Having a tremendous amount of time to myself recently, I am fortunate to be able to watch subtle patterns in my consciousness, see the roots of emotions rising and visualize more clearly my own habits that are rooted in various schools of thought.  This process can’t be viewed through traditional lens, its one that requires an element of quietness and an element of stilling both my external activities and the activities of mind. This combination has led me to the sensation that I alluded to earlier, one of standing still as the rest of the world rushes on by. A lot of this has been beautiful – friends and family growing and changing, people finding new careers, welcoming new babies into families, new relationships beginning, others ending to allow a new exploration. Outside of my immediate circle, the patterns of the world do something similar – the wars continue, as does the poverty, the materialism, the nationalism, consumerism, etc, etc.  Yet my perception of the world shifting. These things aren’t grabbing hold of me, entering into my way of thinking and consciousness.  They are becoming more like background music in a beautiful play where the main actors are Beauty, Love and Compassion.
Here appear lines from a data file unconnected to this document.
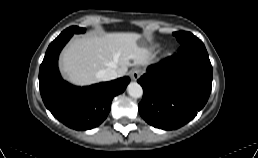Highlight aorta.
<instances>
[{"label":"aorta","mask_w":258,"mask_h":158,"mask_svg":"<svg viewBox=\"0 0 258 158\" xmlns=\"http://www.w3.org/2000/svg\"><path fill=\"white\" fill-rule=\"evenodd\" d=\"M128 94L133 98H140L143 95V89L140 84L131 82L127 87Z\"/></svg>","instance_id":"1"}]
</instances>
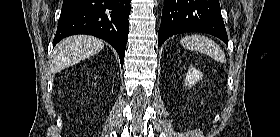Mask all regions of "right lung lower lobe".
I'll return each mask as SVG.
<instances>
[{"instance_id": "right-lung-lower-lobe-1", "label": "right lung lower lobe", "mask_w": 280, "mask_h": 137, "mask_svg": "<svg viewBox=\"0 0 280 137\" xmlns=\"http://www.w3.org/2000/svg\"><path fill=\"white\" fill-rule=\"evenodd\" d=\"M131 0H63L55 46L65 37L87 34L109 42L123 66Z\"/></svg>"}]
</instances>
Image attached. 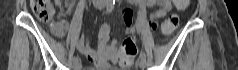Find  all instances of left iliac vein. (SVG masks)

Yet, the Ego is an elusive fellow.  I have felt a tremendous amount of self induced pressure to produce the results of well-planned life through a summoned life. This is clearly an effect of the remnants of the Well-Planned life construct– projects (life) have targets and goals, and there should be measureable progress along the way.  However, measuring the immeasurable is simply impossible to do. I constantly have to remind myself of this before getting mired in self-judgment and doubt, which unfortunately happens more often than I’d like. The reminder is that this beautiful gift of a human life is a process, one with no beginning and no end, completely timeless and by its very definition, already perfect.

That’s all I have time for today – soon I will be discussing the realities of such an approach in the modern world.